MATERIAL PROVIDED Block Start
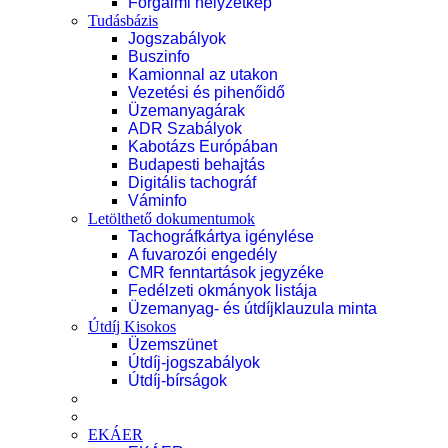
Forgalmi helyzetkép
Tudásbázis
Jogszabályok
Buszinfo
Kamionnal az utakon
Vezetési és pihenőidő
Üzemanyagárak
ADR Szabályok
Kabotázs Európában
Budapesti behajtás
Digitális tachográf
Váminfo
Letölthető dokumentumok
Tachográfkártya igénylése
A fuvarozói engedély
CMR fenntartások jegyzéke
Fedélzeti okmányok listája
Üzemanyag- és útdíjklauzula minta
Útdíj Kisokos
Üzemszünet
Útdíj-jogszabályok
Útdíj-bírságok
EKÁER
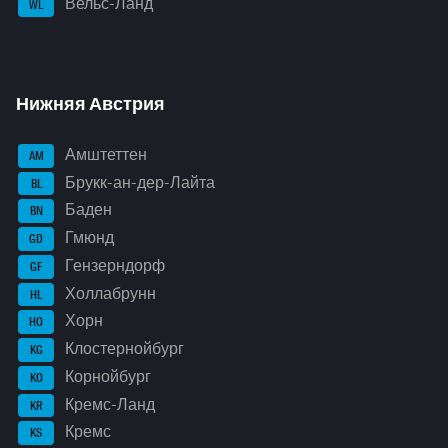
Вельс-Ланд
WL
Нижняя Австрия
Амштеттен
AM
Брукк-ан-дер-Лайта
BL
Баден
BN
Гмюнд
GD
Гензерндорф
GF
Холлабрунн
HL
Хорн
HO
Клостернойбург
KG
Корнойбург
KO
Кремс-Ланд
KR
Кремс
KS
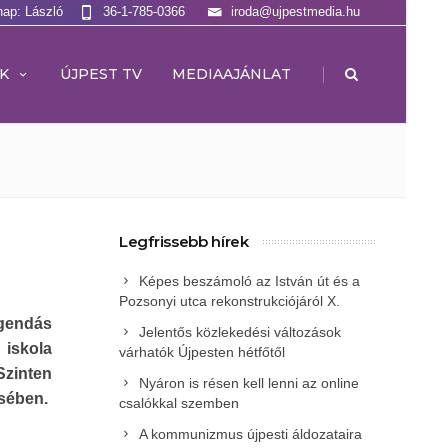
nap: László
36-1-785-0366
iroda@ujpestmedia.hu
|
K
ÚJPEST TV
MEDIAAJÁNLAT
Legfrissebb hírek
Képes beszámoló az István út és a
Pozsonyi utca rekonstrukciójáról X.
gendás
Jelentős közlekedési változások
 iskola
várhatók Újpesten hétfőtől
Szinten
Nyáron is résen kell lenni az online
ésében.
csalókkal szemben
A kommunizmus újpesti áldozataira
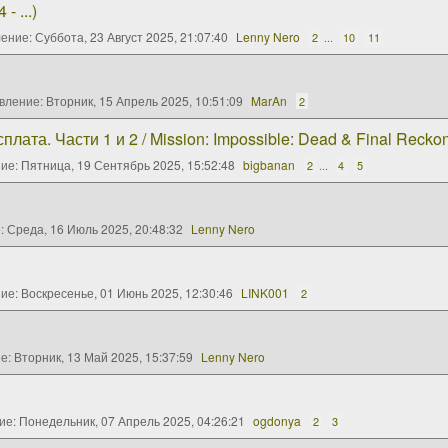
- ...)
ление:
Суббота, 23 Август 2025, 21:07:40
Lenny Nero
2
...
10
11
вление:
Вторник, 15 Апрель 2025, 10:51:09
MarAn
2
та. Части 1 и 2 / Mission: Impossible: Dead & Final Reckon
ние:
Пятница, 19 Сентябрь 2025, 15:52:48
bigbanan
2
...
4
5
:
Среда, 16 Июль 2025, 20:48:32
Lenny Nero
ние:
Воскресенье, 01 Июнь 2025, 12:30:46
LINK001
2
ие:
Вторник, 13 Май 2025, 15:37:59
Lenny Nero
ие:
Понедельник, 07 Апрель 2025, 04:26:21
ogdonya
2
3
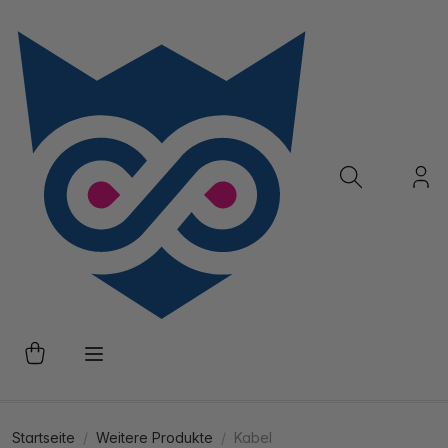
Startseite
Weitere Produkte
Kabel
MATERIAL PROVIDED Block End
TASK TO COMPLETE:
Exclude the pictures and repeat the entries word for word.

YOUR SOLUTION:
Forgalmi helyzetkép
Tudásbázis
Jogszabályok
Buszinfo
Kamionnal az utakon
Vezetési és pihenőidő
Üzemanyagárak
ADR Szabályok
Kabotázs Európában
Budapesti behajtás
Digitális tachográf
Váminfo
Letölthető dokumentumok
Tachográfkártya igénylése
A fuvarozói engedély
CMR fenntartások jegyzéke
Fedélzeti okmányok listája
Üzemanyag- és útdíjklauzula minta
Útdíj Kisokos
Üzemszünet
Útdíj-jogszabályok
Útdíj-bírságok
EKÁER
Вельс-Ланд
WL
Нижняя Австрия
Амштеттен
AM
Брукк-ан-дер-Лайта
BL
Баден
BN
Гмюнд
GD
Гензерндорф
GF
Холлабрунн
HL
Хорн
HO
Клостернойбург
KG
Корнойбург
KO
Кремс-Ланд
KR
Кремс
KS
nap: László
36-1-785-0366
iroda@ujpestmedia.hu
|
K
ÚJPEST TV
MEDIAAJÁNLAT
Legfrissebb hírek
Képes beszámoló az István út és a
Pozsonyi utca rekonstrukciójáról X.
gendás
Jelentős közlekedési változások
 iskola
várhatók Újpesten hétfőtől
Szinten
Nyáron is résen kell lenni az online
ésében.
csalókkal szemben
A kommunizmus újpesti áldozataira
- ...)
ление:
Суббота, 23 Август 2025, 21:07:40
Lenny Nero
2
...
10
11
вление:
Вторник, 15 Апрель 2025, 10:51:09
MarAn
2
та. Части 1 и 2 / Mission: Impossible: Dead & Final Reckon
ние:
Пятница, 19 Сентябрь 2025, 15:52:48
bigbanan
2
...
4
5
:
Среда, 16 Июль 2025, 20:48:32
Lenny Nero
ние:
Воскресенье, 01 Июнь 2025, 12:30:46
LINK001
2
ие:
Вторник, 13 Май 2025, 15:37:59
Lenny Nero
ие:
Понедельник, 07 Апрель 2025, 04:26:21
ogdonya
2
3
Startseite
Weitere Produkte
Kabel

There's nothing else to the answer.